## WHAT YOU SHOULD DO
With the first line below as the start and the line containing "пока нет. В свою очередь, и" as the end, copy every line between them exactly, ends included.

## SUPPLIED ENTRIES

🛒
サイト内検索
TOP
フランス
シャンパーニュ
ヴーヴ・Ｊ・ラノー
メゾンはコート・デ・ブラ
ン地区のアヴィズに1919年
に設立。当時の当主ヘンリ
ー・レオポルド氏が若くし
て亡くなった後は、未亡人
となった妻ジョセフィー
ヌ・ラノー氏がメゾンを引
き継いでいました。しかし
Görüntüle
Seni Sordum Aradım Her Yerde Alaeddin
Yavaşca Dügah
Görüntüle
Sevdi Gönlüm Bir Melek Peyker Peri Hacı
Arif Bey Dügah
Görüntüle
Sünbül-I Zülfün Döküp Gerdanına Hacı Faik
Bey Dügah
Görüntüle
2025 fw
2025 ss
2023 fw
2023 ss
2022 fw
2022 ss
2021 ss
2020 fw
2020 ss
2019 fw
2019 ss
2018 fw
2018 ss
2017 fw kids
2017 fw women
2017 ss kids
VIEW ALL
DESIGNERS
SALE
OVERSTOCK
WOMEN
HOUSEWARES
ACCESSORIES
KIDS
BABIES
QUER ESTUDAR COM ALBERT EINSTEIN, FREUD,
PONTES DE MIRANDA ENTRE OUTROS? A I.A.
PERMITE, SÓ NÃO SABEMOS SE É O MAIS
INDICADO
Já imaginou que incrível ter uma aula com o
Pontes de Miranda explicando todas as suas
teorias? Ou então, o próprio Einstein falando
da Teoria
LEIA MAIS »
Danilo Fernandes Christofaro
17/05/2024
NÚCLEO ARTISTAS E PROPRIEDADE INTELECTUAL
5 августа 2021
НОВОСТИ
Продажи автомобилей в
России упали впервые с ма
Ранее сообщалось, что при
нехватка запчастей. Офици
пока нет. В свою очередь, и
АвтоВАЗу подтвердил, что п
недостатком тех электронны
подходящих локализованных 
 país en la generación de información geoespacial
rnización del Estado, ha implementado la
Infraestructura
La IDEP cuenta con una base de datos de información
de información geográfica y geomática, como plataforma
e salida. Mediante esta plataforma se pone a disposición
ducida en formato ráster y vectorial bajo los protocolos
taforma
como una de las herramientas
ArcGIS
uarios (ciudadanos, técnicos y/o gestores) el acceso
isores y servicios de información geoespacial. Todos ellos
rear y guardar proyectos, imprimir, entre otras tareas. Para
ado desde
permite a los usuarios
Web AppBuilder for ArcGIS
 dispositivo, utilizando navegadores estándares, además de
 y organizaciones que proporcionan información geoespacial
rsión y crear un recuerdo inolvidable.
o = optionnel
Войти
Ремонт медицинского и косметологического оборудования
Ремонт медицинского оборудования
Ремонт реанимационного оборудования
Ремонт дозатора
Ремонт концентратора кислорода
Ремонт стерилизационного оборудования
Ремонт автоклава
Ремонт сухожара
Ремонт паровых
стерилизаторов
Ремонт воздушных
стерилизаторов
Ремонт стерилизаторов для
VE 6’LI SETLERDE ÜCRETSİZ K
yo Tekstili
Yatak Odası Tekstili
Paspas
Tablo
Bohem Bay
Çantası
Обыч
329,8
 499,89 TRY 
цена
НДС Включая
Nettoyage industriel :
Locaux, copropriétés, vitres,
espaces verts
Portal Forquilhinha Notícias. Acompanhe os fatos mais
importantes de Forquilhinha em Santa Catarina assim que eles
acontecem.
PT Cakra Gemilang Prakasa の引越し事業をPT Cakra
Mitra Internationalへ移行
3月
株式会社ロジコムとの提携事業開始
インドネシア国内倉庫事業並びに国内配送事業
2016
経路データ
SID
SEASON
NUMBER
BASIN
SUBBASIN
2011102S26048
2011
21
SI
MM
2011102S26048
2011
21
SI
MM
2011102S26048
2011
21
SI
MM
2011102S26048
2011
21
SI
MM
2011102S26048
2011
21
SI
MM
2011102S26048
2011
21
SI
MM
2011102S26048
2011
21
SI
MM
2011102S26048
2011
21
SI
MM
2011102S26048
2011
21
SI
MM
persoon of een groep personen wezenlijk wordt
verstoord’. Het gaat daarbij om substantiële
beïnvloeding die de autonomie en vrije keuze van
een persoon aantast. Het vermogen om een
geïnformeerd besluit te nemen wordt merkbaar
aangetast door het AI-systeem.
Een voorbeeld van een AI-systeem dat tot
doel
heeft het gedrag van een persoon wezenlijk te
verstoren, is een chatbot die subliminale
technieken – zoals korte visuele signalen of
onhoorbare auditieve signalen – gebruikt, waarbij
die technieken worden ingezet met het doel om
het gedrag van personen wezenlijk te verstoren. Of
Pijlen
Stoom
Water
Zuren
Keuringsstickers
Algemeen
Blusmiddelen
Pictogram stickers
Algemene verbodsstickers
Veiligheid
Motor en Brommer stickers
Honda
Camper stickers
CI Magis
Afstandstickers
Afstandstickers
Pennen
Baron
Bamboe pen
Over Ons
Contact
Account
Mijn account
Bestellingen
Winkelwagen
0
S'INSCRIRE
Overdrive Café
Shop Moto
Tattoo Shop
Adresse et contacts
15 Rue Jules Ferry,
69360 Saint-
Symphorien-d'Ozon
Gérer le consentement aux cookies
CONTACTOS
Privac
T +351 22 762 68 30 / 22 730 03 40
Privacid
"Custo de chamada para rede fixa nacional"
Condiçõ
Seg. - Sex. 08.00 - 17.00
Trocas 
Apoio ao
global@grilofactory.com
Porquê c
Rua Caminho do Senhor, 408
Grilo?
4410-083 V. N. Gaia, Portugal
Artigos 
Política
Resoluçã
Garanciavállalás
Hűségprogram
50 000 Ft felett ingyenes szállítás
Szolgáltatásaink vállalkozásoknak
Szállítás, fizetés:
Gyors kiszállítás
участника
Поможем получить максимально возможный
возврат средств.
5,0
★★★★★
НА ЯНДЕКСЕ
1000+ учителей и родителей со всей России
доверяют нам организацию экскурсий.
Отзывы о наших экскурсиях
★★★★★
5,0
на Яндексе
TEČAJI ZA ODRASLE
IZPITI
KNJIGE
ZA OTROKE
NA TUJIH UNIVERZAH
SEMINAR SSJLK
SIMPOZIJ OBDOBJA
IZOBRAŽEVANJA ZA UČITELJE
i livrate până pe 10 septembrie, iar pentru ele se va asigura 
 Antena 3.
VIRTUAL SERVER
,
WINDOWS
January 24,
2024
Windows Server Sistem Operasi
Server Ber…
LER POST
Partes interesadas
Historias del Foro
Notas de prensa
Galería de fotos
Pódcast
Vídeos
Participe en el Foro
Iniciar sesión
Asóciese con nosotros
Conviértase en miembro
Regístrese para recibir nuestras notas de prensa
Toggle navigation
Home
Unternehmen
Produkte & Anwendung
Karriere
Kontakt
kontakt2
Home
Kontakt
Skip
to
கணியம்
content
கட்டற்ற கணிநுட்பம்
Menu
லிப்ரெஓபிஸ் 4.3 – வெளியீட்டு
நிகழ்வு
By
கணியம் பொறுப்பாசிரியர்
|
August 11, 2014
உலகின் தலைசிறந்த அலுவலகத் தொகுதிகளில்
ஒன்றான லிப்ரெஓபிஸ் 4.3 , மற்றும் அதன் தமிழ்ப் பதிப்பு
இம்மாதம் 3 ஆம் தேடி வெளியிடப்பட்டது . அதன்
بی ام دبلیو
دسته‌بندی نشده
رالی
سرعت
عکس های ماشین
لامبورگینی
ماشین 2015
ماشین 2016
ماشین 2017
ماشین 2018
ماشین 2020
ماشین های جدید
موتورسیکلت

## ANSWER BELOW
🛒
サイト内検索
TOP
フランス
シャンパーニュ
ヴーヴ・Ｊ・ラノー
メゾンはコート・デ・ブラ
ン地区のアヴィズに1919年
に設立。当時の当主ヘンリ
ー・レオポルド氏が若くし
て亡くなった後は、未亡人
となった妻ジョセフィー
ヌ・ラノー氏がメゾンを引
き継いでいました。しかし
Görüntüle
Seni Sordum Aradım Her Yerde Alaeddin
Yavaşca Dügah
Görüntüle
Sevdi Gönlüm Bir Melek Peyker Peri Hacı
Arif Bey Dügah
Görüntüle
Sünbül-I Zülfün Döküp Gerdanına Hacı Faik
Bey Dügah
Görüntüle
2025 fw
2025 ss
2023 fw
2023 ss
2022 fw
2022 ss
2021 ss
2020 fw
2020 ss
2019 fw
2019 ss
2018 fw
2018 ss
2017 fw kids
2017 fw women
2017 ss kids
VIEW ALL
DESIGNERS
SALE
OVERSTOCK
WOMEN
HOUSEWARES
ACCESSORIES
KIDS
BABIES
QUER ESTUDAR COM ALBERT EINSTEIN, FREUD,
PONTES DE MIRANDA ENTRE OUTROS? A I.A.
PERMITE, SÓ NÃO SABEMOS SE É O MAIS
INDICADO
Já imaginou que incrível ter uma aula com o
Pontes de Miranda explicando todas as suas
teorias? Ou então, o próprio Einstein falando
da Teoria
LEIA MAIS »
Danilo Fernandes Christofaro
17/05/2024
NÚCLEO ARTISTAS E PROPRIEDADE INTELECTUAL
5 августа 2021
НОВОСТИ
Продажи автомобилей в
России упали впервые с ма
Ранее сообщалось, что при
нехватка запчастей. Офици
пока нет. В свою очередь, и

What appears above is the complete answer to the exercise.